And then I walked home.  Down a relatively busy street and felt more safe than
I've ever felt shuffling through Louisiana.  And that's not a negative to my homestate,
it's just a different perception I've been unaccustomed to experiencing.  When noone
knows you, they just take you to be unblemished, new, and worthy of investigation here
in Lincoln Park.  It's a surprising lesson I was surprised to have defined in such a large city.
All you can do is inquire about a person, preconceived notions are of no value.  We are
what we are.  Not pitiable creatures, rather striking characters moving throughout space
waiting for just the right inquiry.   

Wednesday, August 17, 2011

Walk

I have been walking without destination almost every day since
I moved to Chicago two and a half weeks ago; which is a foreign
concept to me since I have the most atrocious sense of direction.
I was never one to venture anywhere without having a specific route,
time frame, or pinpointed location endstop.  And now I'm
beginning to wonder just how many minute moments of beauty I've missed.
When you have no specific arrival, you begin to notice the complexities
of people moving through space.  Little juxtapositions, like the homeless person
standing across from the five star hotel, seem a bit more prominent
when your only intention is discovery.  Perhaps in the past I was
just too frightened to walk without "purpose," or maybe I over-attached
myself to the idea of always needing to know where I was going.

I'm getting awfully metaphorical here.  I mean, hell, I was just
exploring how to get downtown and establish where to get the best
deal on a pint of Guinness.  Chicago just keeps handing me more
than I anticipated - except a job.  There's only so much self-discovery
I can take on my life savings before it turns into a broke girl's memoir.

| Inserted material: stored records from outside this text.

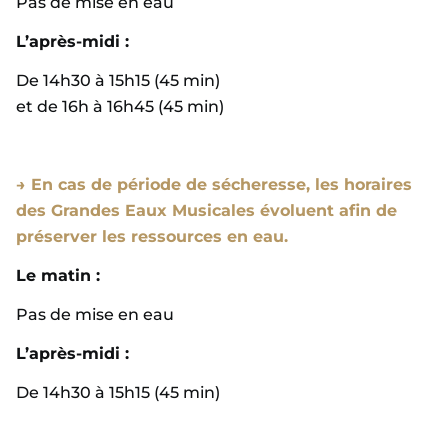
Pas de mise en eau
L’après-midi :
De 14h30 à 15h15 (45 min)
et de 16h à 16h45 (45 min)
→ En c
as de période de sécheresse, les horaires
des Grandes Eaux Musicales évoluent afin de
préserver les ressources en eau.
Le matin :
Pas de mise en eau
L’après-midi :
De 14h30 à 15h15 (45 min)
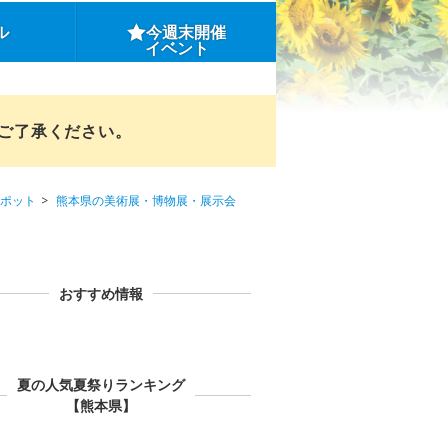
ル
今週末開催
イベント
めご了承ください。
ポット
熊本県の美術展・博物展・展示会
おすすめ情報
夏の人気夏祭りランキング
【熊本県】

But honestly, it's been invigorating shuffling aimlessly about the city.
I've discovered Dave's Records (where I want to go broke), found the
best burger since Sundown back home, and happened upon some really
phenomenal people.  I really thought I would feel so much more inept here
initially.  But even with my lack of geographical orientation skills, I have
yet to get confused or lost. 

In this city I am armed only with my curiosity and the ability to kick
someone in the trachea.  But I like walking just to walk.  Sometimes we
don't notice when the path we are trudging is circular.  It takes straying
and dismissing the old roads to realize that we're okay, even if we
don't know where we're going.

Tuesday, August 16, 2011

Lucky Girl

This is the series that prompted me to write again on a regular basis.  While Little Girl, Big City is focused on the present, here's my backstory in short form.  This is the Lucky Girl Series in it's entirety:

Part 1

It's really not often that I talk about this, but it seems to be problematic and I see the glorification of thinness around me.  I have radar for eating disorders since I've been recovered for some time now.  I spent my last stint in the hospital almost eleven years ago.  And I remember the tears that were never mine, the bright hospital lights, and being brought back to life at some point every day.  I suppose recently I've been staring down the barrel of the anorexic gun but I've managed to get my weight back up.  It makes me recall all the women, men, and children that I've spent time with during all my in-patient treatments; and that effing "Dying to Be Thin" documentary that occasionally comes on late at night and I see my thin face drawn up and on a camera next to people who may or may not still be alive.  Eating disorders are one of the most ill-interpreted and misunderstood conditions.  It's an effort at disappearance and not a vanity cry.  It's an addiction to make amends for outside forces and not an upper-middle class white girl's "right of passage."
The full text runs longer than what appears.